"There I don't agree with you," retorted Goschienko.
"But I do," cried Novikoff hotly.
Once more all was confusion and senseless uproar, during which it was
impossible to hear either the beginning or the end of any utterance.
Reduced to silence by this war of words, Soloveitchik sat in a corner
and listened. At first the expression on his face was one of intense,
almost childish interest, but after a while his doubt and distress were
shown by lines at the corners of his mouth and of his eyes.
Sanine drank, smoked, and said nothing. He looked thoroughly bored, and
when amid the general clamour some of the voices became unduly violent,
he got up, and extinguishing his cigarette, said: "I say, do you know, this is getting uncommonly boring!"
"Yes, indeed!" cried Dubova.
"Sheer vanity and vexation of spirit!" said Ivanoff, who had been
waiting for a fitting moment to drag in this favourite phrase of his.
"In what way?" asked the Polytechnic student, angrily.

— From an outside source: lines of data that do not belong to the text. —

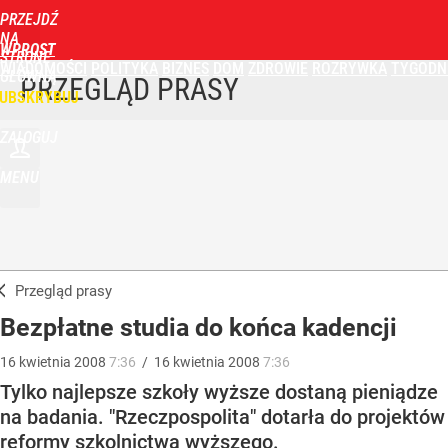
PRZEJDŹ
NA
WPROST
STRONĘ
WIADOMOŚCI
POLITYKA
BIZNES
DOM
ZDROWIE
ROZRYWKA
TYGODN
GŁÓWNĄ
PRZEGLĄD PRASY
UBSKRYBUJ
ZALOGUJ
MENU
Przegląd prasy
Bezpłatne studia do końca kadencji
16
kwietnia
2008
7:36
/
16
kwietnia
2008
7:36
Tylko najlepsze szkoły wyższe dostaną pieniądze
na badania. "Rzeczpospolita" dotarła do projektów
reformy szkolnictwa wyższego.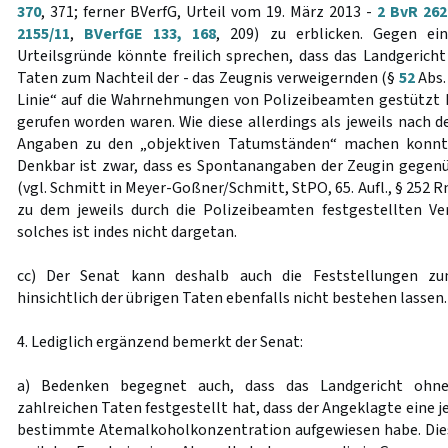
370
, 371; ferner BVerfG, Urteil vom 19. März 2013 -
2 BvR 262
2155/11
,
BVerfGE 133, 168
, 209) zu erblicken. Gegen ei
Urteilsgründe könnte freilich sprechen, dass das Landgericht
Taten zum Nachteil der - das Zeugnis verweigernden (§
52
Abs. 
Linie“ auf die Wahrnehmungen von Polizeibeamten gestützt h
gerufen worden waren. Wie diese allerdings als jeweils nach 
Angaben zu den „objektiven Tatumständen“ machen konnten
Denkbar ist zwar, dass es Spontanangaben der Zeugin gegenü
(vgl. Schmitt in Meyer-Goßner/Schmitt, StPO, 65. Aufl., § 252 Rn
zu dem jeweils durch die Polizeibeamten festgestellten Ve
solches ist indes nicht dargetan.
cc) Der Senat kann deshalb auch die Feststellungen z
hinsichtlich der übrigen Taten ebenfalls nicht bestehen lassen.
4. Lediglich ergänzend bemerkt der Senat:
a) Bedenken begegnet auch, dass das Landgericht ohne
zahlreichen Taten festgestellt hat, dass der Angeklagte eine 
bestimmte Atemalkoholkonzentration aufgewiesen habe. Dies 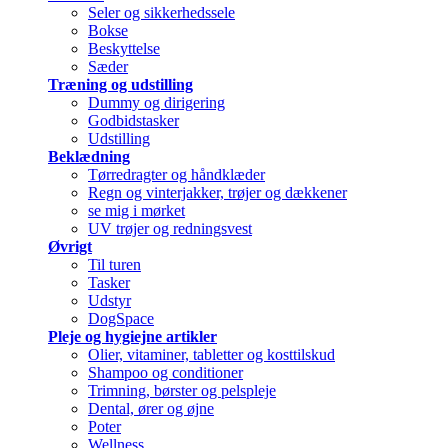
Seler og sikkerhedssele
Bokse
Beskyttelse
Sæder
Træning og udstilling
Dummy og dirigering
Godbidstasker
Udstilling
Beklædning
Tørredragter og håndklæder
Regn og vinterjakker, trøjer og dækkener
se mig i mørket
UV trøjer og redningsvest
Øvrigt
Til turen
Tasker
Udstyr
DogSpace
Pleje og hygiejne artikler
Olier, vitaminer, tabletter og kosttilskud
Shampoo og conditioner
Trimning, børster og pelspleje
Dental, ører og øjne
Poter
Wellness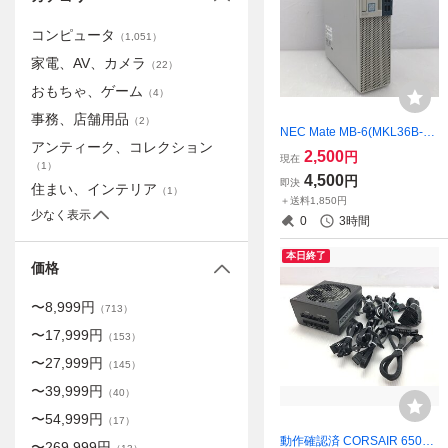
コンピュータ
（
1,051
）
家電、AV、カメラ
（
22
）
おもちゃ、ゲーム
（
4
）
事務、店舗用品
（
2
）
NEC Mate MB-6(MKL36B-
アンティーク、コレクション
6） PC-MKL36BZG6 Core i3
2,500
円
現在
（
1
）
-9100 4GB 【BIOS確認済
4,500
円
即決
み】 T020815
住まい、インテリア
（
1
）
＋送料1,850円
少なく表示
0
3時間
本日終了
価格
〜
8,999
円
（
713
）
〜
17,999
円
（
153
）
〜
27,999
円
（
145
）
〜
39,999
円
（
40
）
〜
54,999
円
（
17
）
動作確認済 CORSAIR 650W
〜
269,999
円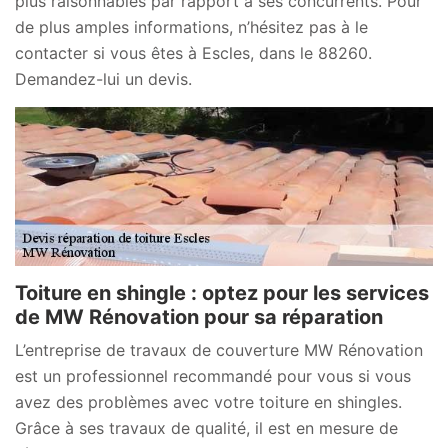
plus raisonnables par rapport à ses concurrents. Pour
de plus amples informations, n’hésitez pas à le
contacter si vous êtes à Escles, dans le 88260.
Demandez-lui un devis.
Toiture en shingle : optez pour les services
de MW Rénovation pour sa réparation
L’entreprise de travaux de couverture MW Rénovation
est un professionnel recommandé pour vous si vous
avez des problèmes avec votre toiture en shingles.
Grâce à ses travaux de qualité, il est en mesure de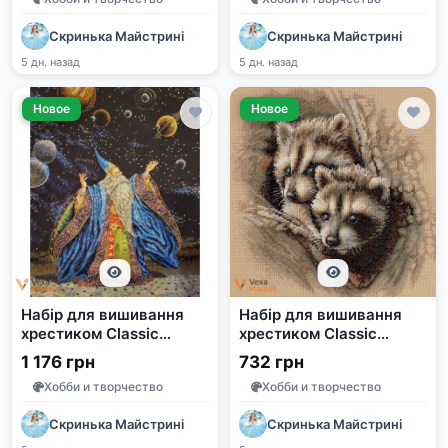
Скринька Майстрині
Скринька Майстрині
5 дн. назад
5 дн. назад
Новое
Новое
Набір для вишивання
Набір для вишивання
хрестиком Classic
хрестиком Classic
Design 4515
Design 4516 "Єноти-
1 176 грн
732 грн
Планетаріус 38 х 47 см
малюки"
Хобби и творчество
Хобби и творчество
Скринька Майстрині
Скринька Майстрині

Sanine took no notice of him, but, turning to Yourii, said: "Do you really believe that you can get a conception of life from any
book?"
"Most certainly I do," replied Yourii, in a tone of surprise.
"Then you are wrong," said Sanine. "If this were really so, one could
mould the whole of humanity according to one type by giving people
works to read of one tendency. A conception of life is only obtained
from life itself, in its entirety, of which literature and human
thought are but an infinitesimal part. No theory of life can help one
to such a conception, for this depends upon the mood or frame of mind
of each individual, which is consequently apt to vary so long as man
lives. Thus, it is impossible to form such a hard and fast conception
of life as you seem anxious to ..."
"How do you mean--'impossible'?" cried Yourii angrily.
Sanine again looked bored, as he answered: "Of course it's impossible. If a conception of life were the outcome of
a complete, definite theory, then the progress of human thought would
soon be arrested; in fact it would cease. But such a thing is
inadmissible. Every moment of life speaks its new word, its new message
to us, and, to this we must listen and understand it, without first of
all fixing limits for ourselves. After all, what's the good of
discussing it? Think what you like. I would merely ask why you, who
have read hundreds of books from Ecclesiastes to Marx, have not yet
been able to form any definite conception of life?"